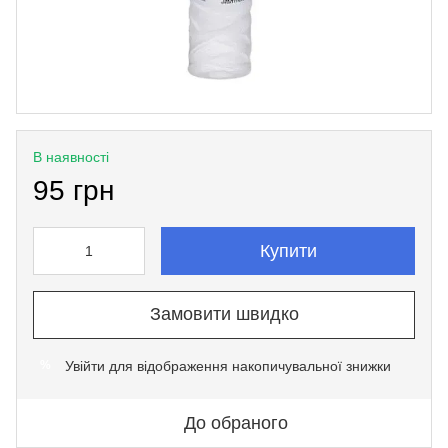
В наявності
95 грн
Купити
Замовити швидко
Увійти
для відображення накопичувальної знижки
%
До обраного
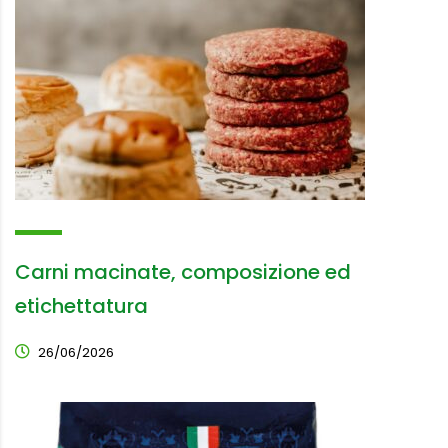
Carni macinate, composizione ed
etichettatura
26/06/2026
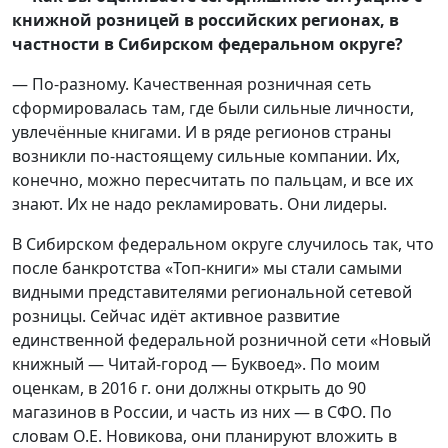
книжной розницей в российских регионах, в
частности в Сибирском федеральном округе?
— По-разному. Качественная розничная сеть
сформировалась там, где были сильные личности,
увлечённые книгами. И в ряде регионов страны
возникли по-настоящему сильные компании. Их,
конечно, можно пересчитать по пальцам, и все их
знают. Их не надо рекламировать. Они лидеры.
В Сибирском федеральном округе случилось так, что
после банкротства «Топ-книги» мы стали самыми
видными представителями региональной сетевой
розницы. Сейчас идёт активное развитие
единственной федеральной розничной сети «Новый
книжный — Читай-город — Буквоед». По моим
оценкам, в 2016 г. они должны открыть до 90
магазинов в России, и часть из них — в СФО. По
словам О.Е. Новикова, они планируют вложить в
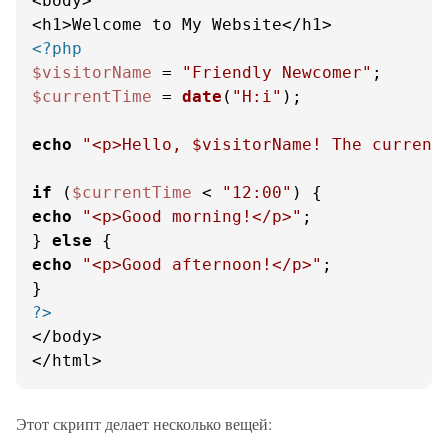
<body>

<?php
$visitorName
 = 
"Friendly Newcomer"
$currentTime
 = 
date
(
"H:i"
);

echo
"<p>Hello, 
$visitorName
! The current
if
 (
$currentTime
 < 
"12:00"
echo
"<p>Good morning!</p>"
;

} 
else
echo
"<p>Good afternoon!</p>"
;

?>
</body>

</html>
Этот скрипт делает несколько вещей:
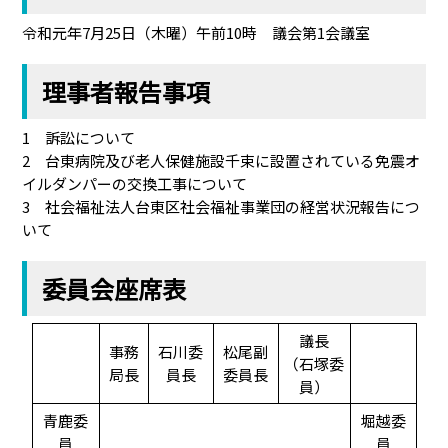
令和元年7月25日（木曜）午前10時 議会第1会議室
理事者報告事項
1 訴訟について
2 台東病院及び老人保健施設千束に設置されている免震オ
イルダンパーの交換工事について
3 社会福祉法人台東区社会福祉事業団の経営状況報告につ
いて
委員会座席表
議長
事務
石川委
松尾副
（石塚委
局長
員長
委員長
員）
青鹿委
堀越委
員
員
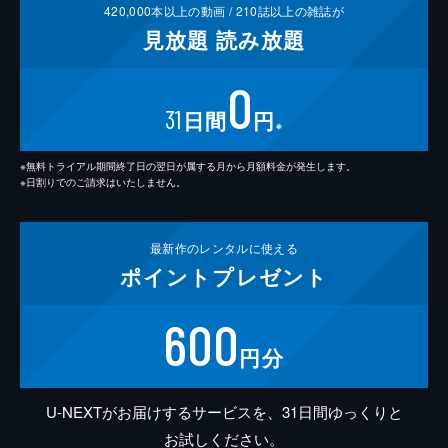
420,000
本以上の動画 /
210
誌以上の雑誌が
見放題
読み放題
0
31
日間
円
※
※無料トライアル期間終了日の翌日が属する月から月額料金が発生します。
※日割りでのご請求はいたしません。
最新作の
レンタルに使える
ポイント
プレゼント
600
円分
U-NEXTがお届けするサービスを、31日間ゆっくりと
お試しください。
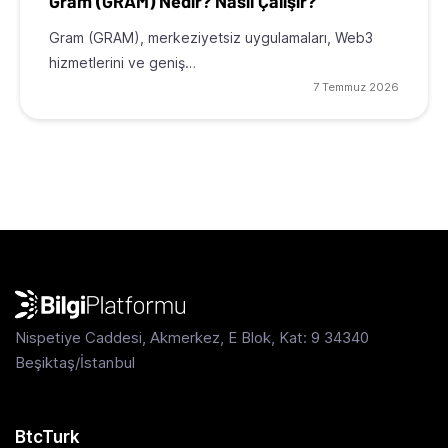
Gram (GRAM) Nedir? Nasıl Çalışır?
Gram (GRAM), merkeziyetsiz uygulamaları, Web3
hizmetlerini ve geniş…
7 Temmuz 2026
Nispetiye Caddesi, Akmerkez, E Blok, Kat: 9 34340
Beşiktaş/İstanbul
BtcTurk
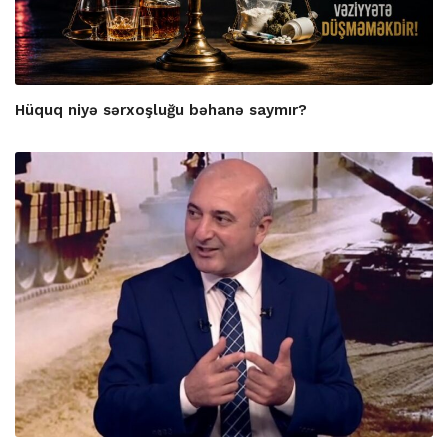
Hüquq niyə sərxoşluğu bəhanə saymır?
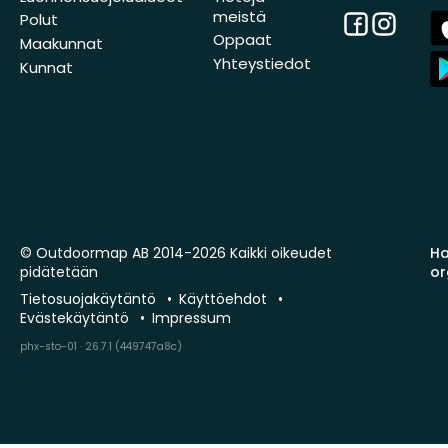
meistä
Facebook
Instagra
A
Polut
St
Oppaat
Maakunnat
A
Yhteystiedot
Kunnat
St
© Outdoormap AB 2014-2026 Kaikki oikeudet
Ha
pidätetään
or
Tietosuojakäytäntö
Käyttöehdot
Evästekäytäntö
Impressum
phx-sto-01 · 26.7.1 (449747a8c)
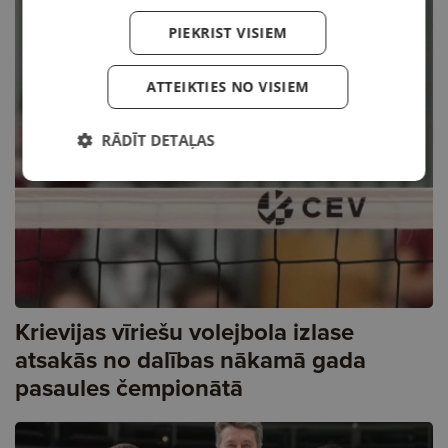
PIEKRIST VISIEM
ATTEIKTIES NO VISIEM
RĀDĪT DETAĻAS
Krievijas vīriešu volejbola izlase
atsakās no dalības nākamā gada
pasaules čempionātā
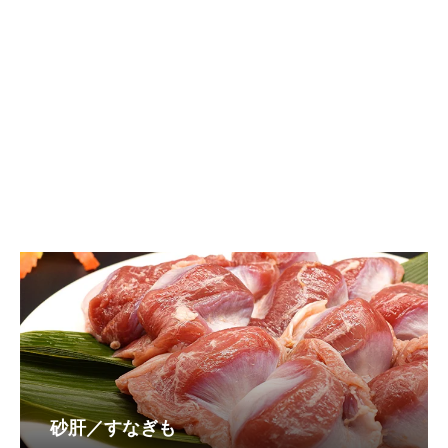
砂肝／すなぎも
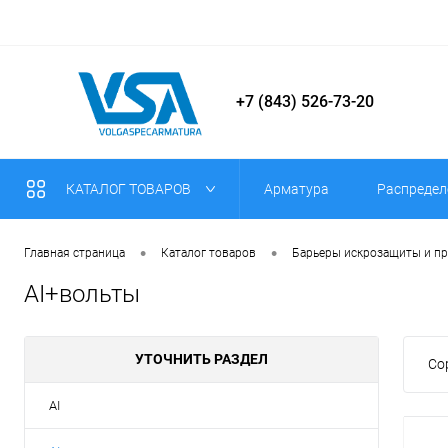
+7 (843) 526-73-20
КАТАЛОГ ТОВАРОВ
Арматура
Распредел
•
•
Главная страница
Каталог товаров
Барьеры искрозащиты и п
AI+вольты
УТОЧНИТЬ РАЗДЕЛ
Со
AI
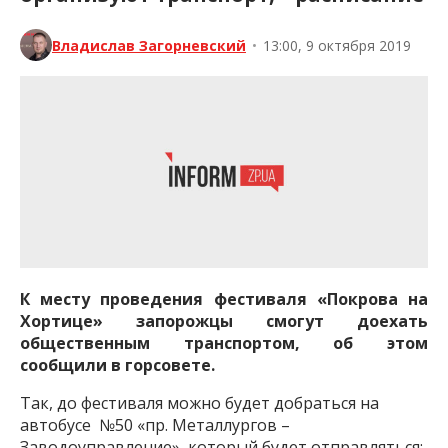
Владислав Загорневский
•
13:00, 9 октября 2019
К месту проведения фестиваля «Покрова на
Хортице» запорожцы смогут доехать
общественным транспортом, об этом
сообщили в
горсовете
.
Так, до фестиваля можно будет добраться на
автобусе №50 «пр. Металлургов –
Заводоуправление», который будет отправляться:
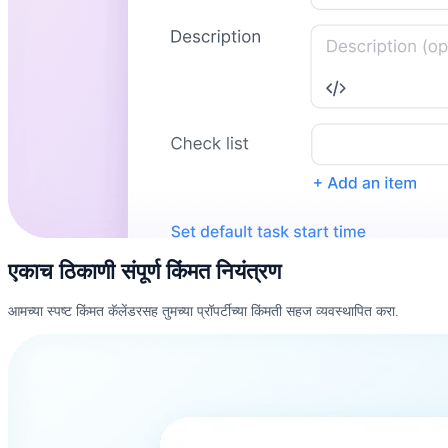
एकाच ठिकाणी संपूर्ण किंमत नियंत्रण
आमच्या स्पष्ट किंमत कॅलेंडरसह तुमच्या प्रॉपर्टीच्या किंमती सहज व्यवस्थापित करा.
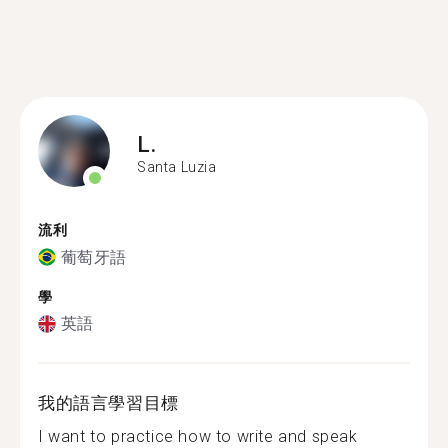
L.
Santa Luzia
流利
葡萄牙語
學
英語
我的語言學習目標
I want to practice how to write and speak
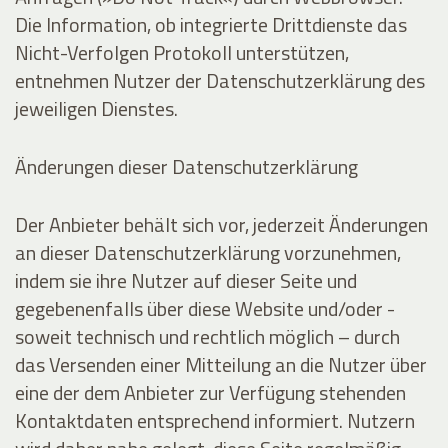
Die Information, ob integrierte Drittdienste das
Nicht-Verfolgen Protokoll unterstützen,
entnehmen Nutzer der Datenschutzerklärung des
jeweiligen Dienstes.
Änderungen dieser Datenschutzerklärung
Der Anbieter behält sich vor, jederzeit Änderungen
an dieser Datenschutzerklärung vorzunehmen,
indem sie ihre Nutzer auf dieser Seite und
gegebenenfalls über diese Website und/oder -
soweit technisch und rechtlich möglich – durch
das Versenden einer Mitteilung an die Nutzer über
eine der dem Anbieter zur Verfügung stehenden
Kontaktdaten entsprechend informiert. Nutzern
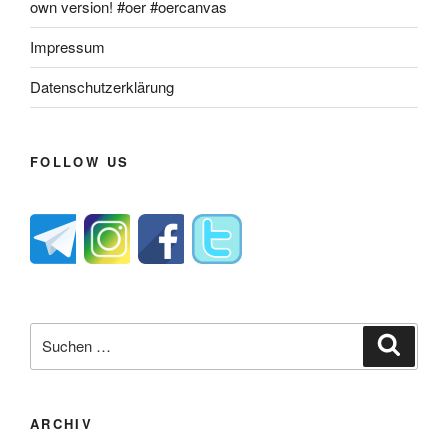
own version! #oer #oercanvas
Impressum
Datenschutzerklärung
FOLLOW US
Suche
Suche
nach:
ARCHIV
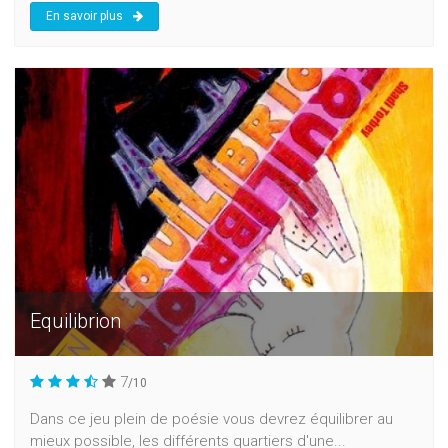
En savoir plus
Equilibrion
7
/10
Dans ce jeu plein de poésie vous devrez équilibrer au
mieux possible, les différents quartiers d'une...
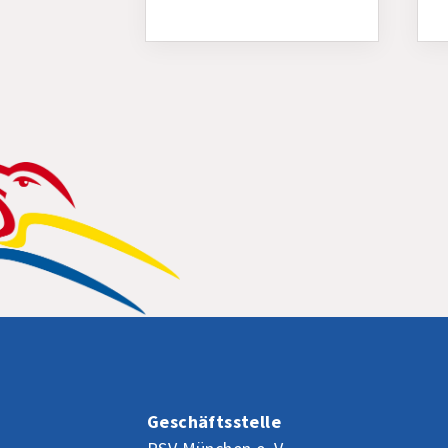
Geschäftsstelle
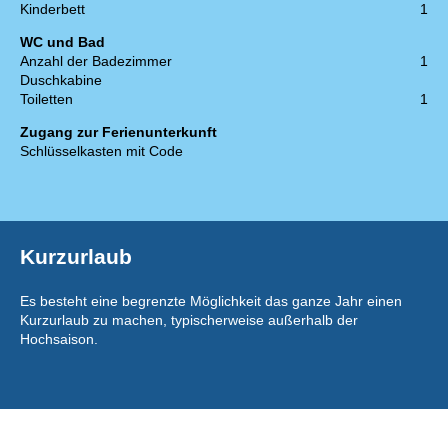
Kinderbett
1
WC und Bad
Anzahl der Badezimmer
1
Duschkabine
Toiletten
1
Zugang zur Ferienunterkunft
Schlüsselkasten mit Code
Kurzurlaub
Es besteht eine begrenzte Möglichkeit das ganze Jahr einen
Kurzurlaub zu machen, typischerweise außerhalb der
Hochsaison.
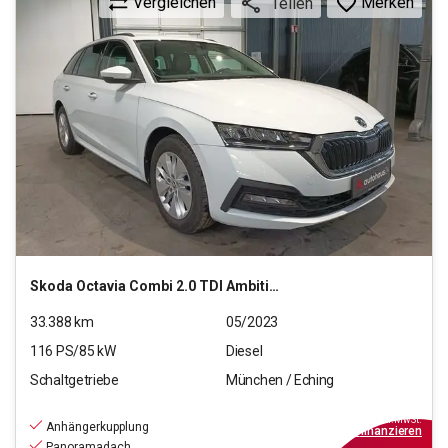
Vergleichen
Merken
Teilen
Skoda
Octavia Combi 2.0 TDI Ambition
33.388
km
05/2023
116
PS/
85
kW
Diesel
Schaltgetriebe
München / Eching
20.880
€
inkl.MwSt.
Anhängerkupplung
ab
188€
mtl.
finanzieren
Panoramadach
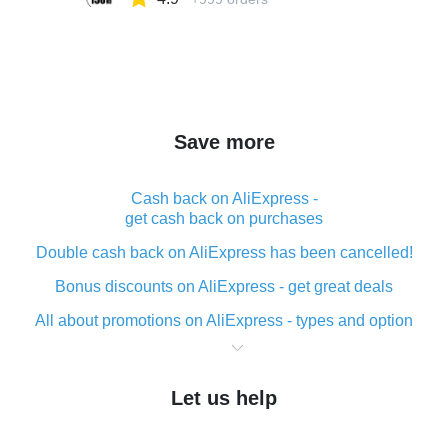
Save more
Cash back on AliExpress -
get cash back on purchases
Double cash back on AliExpress has been cancelled!
Bonus discounts on AliExpress - get great deals
All about promotions on AliExpress - types and option
What is cash back when making purchases on
AliExpress - short and sweet
Let us help
The best place to download cash back for AliExpress
and how to install it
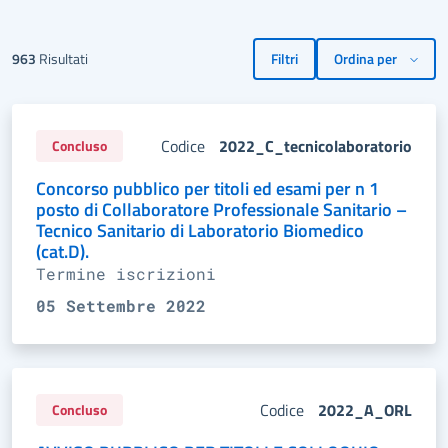
963
Risultati
Filtri
Codice
2022_C_tecnicolaboratorio
Concluso
Concorso pubblico per titoli ed esami per n 1
posto di Collaboratore Professionale Sanitario –
Tecnico Sanitario di Laboratorio Biomedico
(cat.D).
Termine iscrizioni
05 Settembre 2022
Codice
2022_A_ORL
Concluso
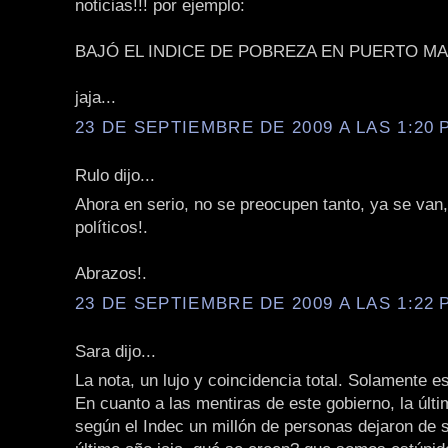
noticias!!! por ejemplo:
BAJÓ EL INDICE DE POBREZA EN PUERTO MA
jaja...
23 DE SEPTIEMBRE DE 2009 A LAS 1:20 P
Rulo dijo...
Ahora en serio, no se preocupen tanto, ya se van
políticos!.
Abrazos!.
23 DE SEPTIEMBRE DE 2009 A LAS 1:22 P
Sara dijo...
La nota, un lujo y coincidencia total. Solamente e
En cuanto a las mentiras de este gobierno, la últ
según el Indec un millón de personas dejaron de s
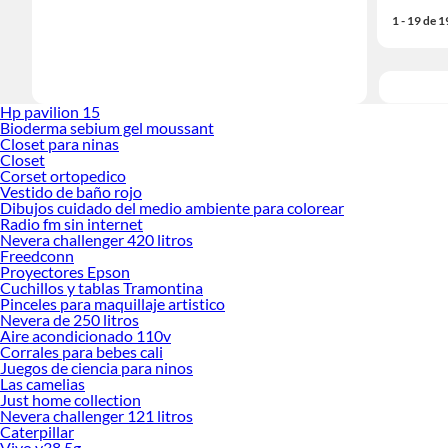
1 - 19 de 
Hp pavilion 15
Bioderma sebium gel moussant
Closet para ninas
Closet
Corset ortopedico
Vestido de baño rojo
Dibujos cuidado del medio ambiente para colorear
Radio fm sin internet
Nevera challenger 420 litros
Freedconn
Proyectores Epson
Cuchillos y tablas Tramontina
Pinceles para maquillaje artistico
Nevera de 250 litros
Aire acondicionado 110v
Corrales para bebes cali
Juegos de ciencia para ninos
Las camelias
Just home collection
Nevera challenger 121 litros
Caterpillar
Vivo y38 5g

Work order - Repeat, with no pictures, each line from the beginning of the data through the line containing "книжный — Читай-город", inclusive.

Exercise solution -
В наявності
95 грн
Купити
Замовити швидко
Увійти
для відображення накопичувальної знижки
%
До обраного
Carni macinate, composizione ed
etichettatura
26/06/2026
книжной розницей в российских регионах, в
частности в Сибирском федеральном округе?
— По-разному. Качественная розничная сеть
сформировалась там, где были сильные личности,
увлечённые книгами. И в ряде регионов страны
возникли по-настоящему сильные компании. Их,
конечно, можно пересчитать по пальцам, и все их
знают. Их не надо рекламировать. Они лидеры.
В Сибирском федеральном округе случилось так, что
после банкротства «Топ-книги» мы стали самыми
видными представителями региональной сетевой
розницы. Сейчас идёт активное развитие
единственной федеральной розничной сети «Новый
книжный — Читай-город — Буквоед». По моим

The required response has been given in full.